Scientists at Bristol University have evidence that overhead power lines can attract and concentrate radioactive particles formed from radon, a naturally occurring radioactive gas and known carcinogen.
They argue that this effect may cause more radioactive particles to be inhaled which stick to the mouth, throat and lungs, from where they are absorbed into the blood, delivering an increased radiation dose to sensitive tissues such as the bone marrow and the foetus. The research published today in the International Journal of Radiation Biology is the foundation for the first, plausible, explanation of a biological mechanism by which electromagnetic fields (EMFs) generated by overhead power lines could influence the development of cancer. Critics of the cancer/ power lines hypothesis havepointed to the lack of such an explanation as a serious flaw.
The link with childhood cancer was first identified in the United States almost 20 years ago. Subsequent international studies supported the initial findings particularly with regard to leukaemia, and there were several reports from around Britain of children with cancer who lived near or under power lines.
In Abergavenny, Gwent, there have been six cases of brain or spinal tumours on one small estate on the edge of the town which is criss-crossed by power-lines. Two children living there have had brain tumours while the number of children under 15 who contract brain tumours each year nationally is less than 350.

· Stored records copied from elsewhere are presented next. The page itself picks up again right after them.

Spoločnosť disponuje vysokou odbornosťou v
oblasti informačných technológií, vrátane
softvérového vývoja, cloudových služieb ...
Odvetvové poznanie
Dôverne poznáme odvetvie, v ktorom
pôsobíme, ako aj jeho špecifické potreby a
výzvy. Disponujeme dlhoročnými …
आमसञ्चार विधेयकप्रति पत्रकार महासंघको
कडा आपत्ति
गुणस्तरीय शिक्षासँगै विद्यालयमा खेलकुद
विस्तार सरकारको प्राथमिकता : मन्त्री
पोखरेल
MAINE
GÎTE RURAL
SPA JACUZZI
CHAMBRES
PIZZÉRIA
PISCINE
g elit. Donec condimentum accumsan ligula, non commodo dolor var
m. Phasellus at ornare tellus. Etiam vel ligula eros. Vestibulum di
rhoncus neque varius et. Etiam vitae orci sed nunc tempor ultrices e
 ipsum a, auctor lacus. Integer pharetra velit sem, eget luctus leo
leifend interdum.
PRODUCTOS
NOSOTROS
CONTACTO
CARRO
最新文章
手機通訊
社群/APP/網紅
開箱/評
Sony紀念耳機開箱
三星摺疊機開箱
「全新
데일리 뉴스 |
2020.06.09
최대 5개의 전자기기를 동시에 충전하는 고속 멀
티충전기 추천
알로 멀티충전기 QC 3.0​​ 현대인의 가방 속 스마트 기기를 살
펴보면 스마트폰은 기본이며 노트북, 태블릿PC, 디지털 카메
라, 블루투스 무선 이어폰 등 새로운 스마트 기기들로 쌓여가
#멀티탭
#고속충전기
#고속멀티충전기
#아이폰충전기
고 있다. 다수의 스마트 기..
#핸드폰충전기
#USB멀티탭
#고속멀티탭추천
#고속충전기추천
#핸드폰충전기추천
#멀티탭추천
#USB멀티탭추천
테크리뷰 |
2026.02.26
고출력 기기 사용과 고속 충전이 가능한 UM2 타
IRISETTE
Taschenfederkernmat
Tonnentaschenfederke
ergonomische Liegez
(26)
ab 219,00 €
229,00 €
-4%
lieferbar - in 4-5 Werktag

One mother, Jill Davies, hopes this latest research will help her legal battle against South Wales Electricity Company, to highlight the case of her 17-year-old son, Noel - a once-promising rugby player at county level - who suffers from a brain tumour first diagnosed at Christmas 1993.

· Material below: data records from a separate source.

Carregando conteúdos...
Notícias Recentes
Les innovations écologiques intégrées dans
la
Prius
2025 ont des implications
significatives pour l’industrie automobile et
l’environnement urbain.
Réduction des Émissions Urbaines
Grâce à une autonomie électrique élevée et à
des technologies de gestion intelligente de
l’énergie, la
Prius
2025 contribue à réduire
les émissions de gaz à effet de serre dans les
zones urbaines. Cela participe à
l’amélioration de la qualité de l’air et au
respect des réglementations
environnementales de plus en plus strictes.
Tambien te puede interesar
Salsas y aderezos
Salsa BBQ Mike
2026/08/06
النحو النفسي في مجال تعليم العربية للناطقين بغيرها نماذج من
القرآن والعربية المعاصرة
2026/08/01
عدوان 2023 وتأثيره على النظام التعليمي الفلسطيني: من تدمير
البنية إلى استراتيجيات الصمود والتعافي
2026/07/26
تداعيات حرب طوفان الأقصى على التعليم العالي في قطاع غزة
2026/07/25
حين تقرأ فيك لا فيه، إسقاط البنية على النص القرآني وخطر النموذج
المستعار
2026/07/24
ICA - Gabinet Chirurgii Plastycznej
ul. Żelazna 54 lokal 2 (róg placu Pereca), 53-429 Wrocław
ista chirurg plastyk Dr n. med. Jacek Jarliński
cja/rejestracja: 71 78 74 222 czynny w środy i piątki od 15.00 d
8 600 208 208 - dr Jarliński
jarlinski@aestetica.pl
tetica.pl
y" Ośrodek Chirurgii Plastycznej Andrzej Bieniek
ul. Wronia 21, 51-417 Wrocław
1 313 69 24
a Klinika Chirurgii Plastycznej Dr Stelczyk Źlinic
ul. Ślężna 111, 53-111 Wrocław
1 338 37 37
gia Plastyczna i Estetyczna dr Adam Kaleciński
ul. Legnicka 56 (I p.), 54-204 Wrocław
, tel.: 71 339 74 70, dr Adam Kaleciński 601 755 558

In one street in Northampton there have been three cases of leukaemia (there are about 600 cases nationally each year). The main London to Scotland railway line, with electrified lines, runs alongside the street. In 1993, a review by the National Radiological Protection Board in the United Kingdom concluded that there was some evidence from Scandinavian countries of a link between leukaemia and EMFs.

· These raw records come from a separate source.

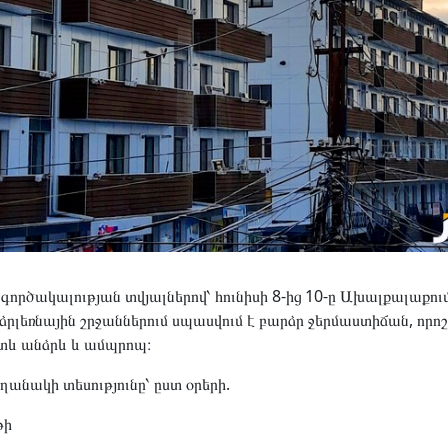
ործակալության տվյալներով՝ հունիսի 8-ից 10-ը Ախալքալաքում
րլեռնային շրջաններում սպասվում է բարձր ջերմաստիճան, որոշ
տև անձրև և ամպրոպ։
ղանակի տեսությունը՝ ըստ օրերի.
թի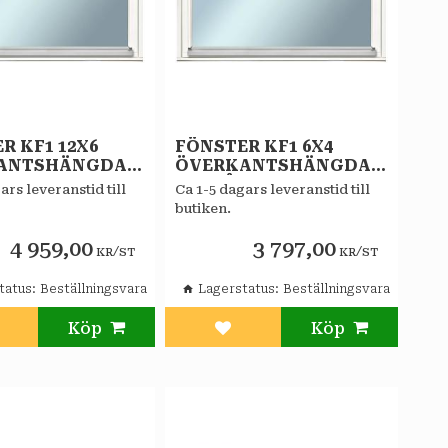
R KF1 12X6
FÖNSTER KF1 6X4
ANTSHÄNGDA
ÖVERKANTSHÄNGDA
AT STAR
VITMÅLAT STAR
ars leveranstid till
Ca 1-5 dagars leveranstid till
E 2-GLAS
ALLMOGE 2-GLAS
butiken.
AT
KOPPLAT
4 959,00
3 797,00
/
/
KR
ST
KR
ST
tatus
Beställningsvara
Lagerstatus
Beställningsvara
g till i favoriter
Lägg till i favoriter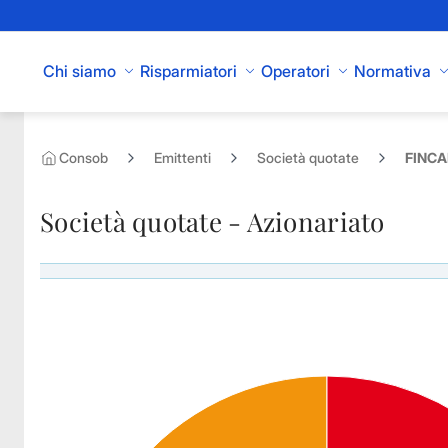
Skip to Main Content
Chi siamo
Risparmiatori
Operatori
Normativa
Consob
Emittenti
Società quotate
FINCAN
Società quotate - Azionariato
Azionisti rilevanti di FINCANTIERI SPA - Diritti di voto esercitabili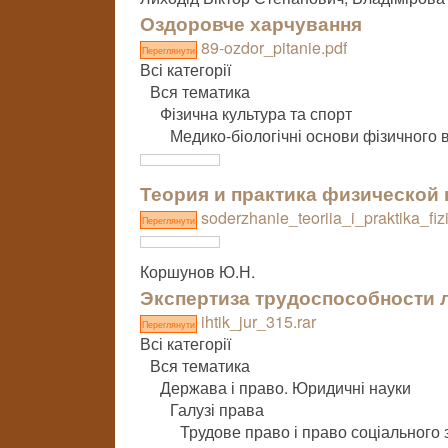
Оздоровче харчування
89-ozdor_pitanie.pdf
Переглянути
Всі категорії
Вся тематика
Фізична культура та спорт
Медико-біологічні основи фізичного
Теория и практика физической
soderzhanie_teoriia_i_praktika_fi
Переглянути
Коршунов Ю.Н.
Экспертиза трудоспособности 
ihtik_jur_315.rar
Переглянути
Всі категорії
Вся тематика
Держава і право. Юридичні науки
Галузі права
Трудове право і право соціального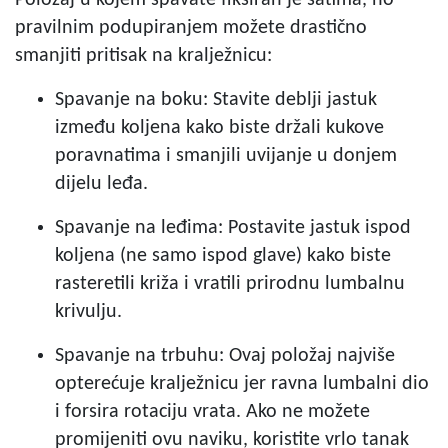
pravilnim podupiranjem možete drastično
smanjiti pritisak na kralježnicu:
Spavanje na boku: Stavite deblji jastuk
između koljena kako biste držali kukove
poravnatima i smanjili uvijanje u donjem
dijelu leđa.
Spavanje na leđima: Postavite jastuk ispod
koljena (ne samo ispod glave) kako biste
rasteretili križa i vratili prirodnu lumbalnu
krivulju.
Spavanje na trbuhu: Ovaj položaj najviše
opterećuje kralježnicu jer ravna lumbalni dio
i forsira rotaciju vrata. Ako ne možete
promijeniti ovu naviku, koristite vrlo tanak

But Sir Richard Doll, the eminent cancer epidemiologist who chaired the NRPB group, again pointed to the lack of explanation of a causal link.
Professor Denis Henshaw, leader of the Medical Research Council team at Bristol, and an expert on radon, said the new findings open up a whole new area of investigation.
The Electricity Association dismissed the Bristol team's claims as "unsubstantiated". "No research to date has provided an effective basis for recommending restrictions on EMF exposures," a spokesman said.